8. Comparing means: assumptions and transformations Flashcards

Question 1

Q

what are the assumptions of of statistical interference from a normal distribution

Answer

A

Data are sampled at random
■ for response variables conditioned on explanatory variables

Samples are independent.

The difference between observations and predictions are normally distributed.

The mean and variance of errors are independent of the explanatory variable(s).

One source of unmeasured random variance.

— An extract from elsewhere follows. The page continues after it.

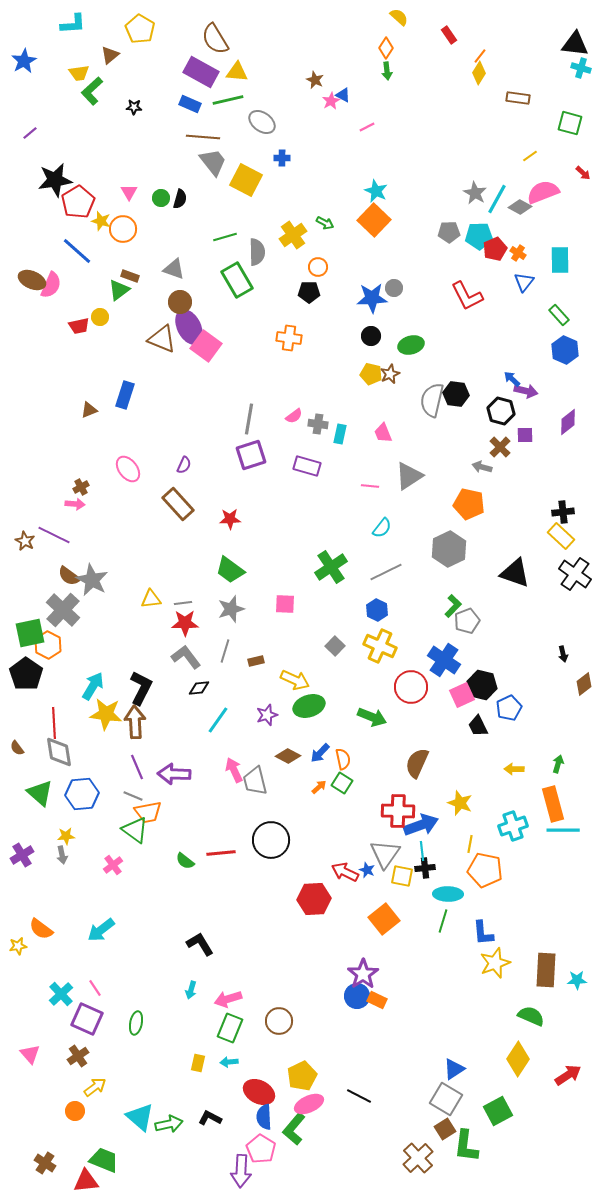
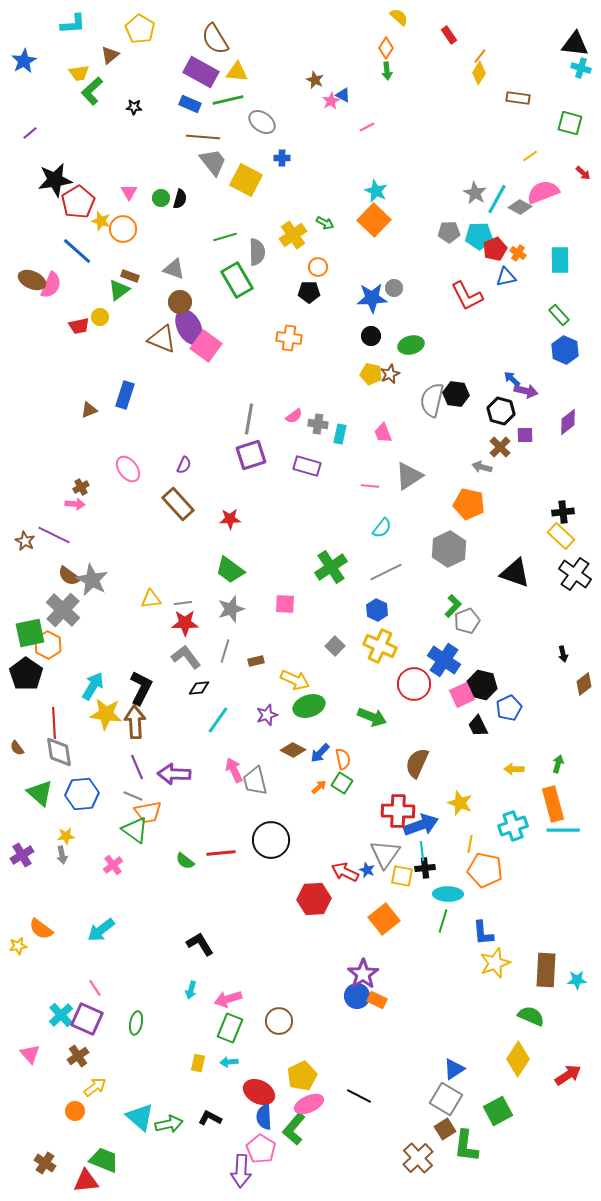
blue triangle at (524, 282): moved 18 px left, 5 px up; rotated 40 degrees clockwise
red circle at (411, 687): moved 3 px right, 3 px up
brown diamond at (288, 756): moved 5 px right, 6 px up
cyan cross at (61, 994): moved 21 px down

Variance among groups is equal
■ and if not, then you use an adjustment

Question 2

Q

what methods can you use when your response variable does not have a
normal distribution

Answer

A

First check how much it deviates from normality.
- use a normal quantile plot
- and a Shapiros-Wilk’s test

Then you can either:

ignore the violations of the assumptions
transform the data
use a non-parametric method
use a permutation test

Question 3

Q

What does a Shapiros-Wilk’s test do?

Answer

A

Evaluates the goodness of fit of a normal distribution

Can quantify deviation from normality
■ Doesn’t tell you whether the data is normally distributed tho

Question 4

Q

When is it sensible to ignore the violated assumptions of a normal distribution?

Answer

A

when using robust statistics (Central limit theory)
if the shape of distribution is similar
when using an accepted adjustment for difference in var/s.d (welch’s t-test)

Question 5

Q

What is central limit theory?

Answer

A

Sum of mean of large random sample from a non-normal population is approximately normally distributed

Question 6

Q

How can we transform data and when do we do each?

Answer

A

log
- ratios and products of variables

nat-log
- ratios and products of variables
- skewed freq distribution
- group with larger mean also has larger s.d
- data spans several orders of mag

arc-sin
- proportions

sqr-root
- counts and right-skewed

Reciprocal
- right skewed

Exponential
- left skewed

sqr
- left skewed

Question 7

Q

What does a non-parametric method do?

Answer

A

calculates probabilities in a way that does not depend on normality of response variable

less powerful though

Question 8

Q

What are two non-parametric methods?

Answer

A

Sign test

Mann-Whitney U-test

Question 9

Q

How do you do a sign test?

Answer

A

Turn the difference in data points
into a binomial data set

calc difference
assign ‘+’ or ‘-‘ based on if it is > or < 0
count number of ‘+’ and ‘-‘
H0 expects #’+’ == #’-‘
use binomial distribution to calculate p-value for test

Question 10

Q

How do you do a Mann-Whitney U-test?

Answer

A

order all the data into smallest to largest
give each a ranks starting with 1
(if same rank use the average e.g. 3 and 4 become 3.5)
calculate rank sum of each group
calculate u-statistic for each group
larger the u statistic is used as the test static
compare to cv from a table

Question 11

Q

What are the assumptions of the Mann-Whitney U-test?

Answer

A

data is randomly sampled
tests if data has different distributions
(not robust to test for same central tendencies)
distribution is same shape
low power due to not using all data
(greater type 2 error)

Question 12

Q

What is a permutation test (what else is it known by)?

Answer

A

use of a computer to repeatedly randomly sample your sample
to produce a null distribution with a large sample size

aka bootstrapping

Question 13

Q

What are the steps of a permutation test?

Answer

A

Create response variable that are randomly re‐ordered.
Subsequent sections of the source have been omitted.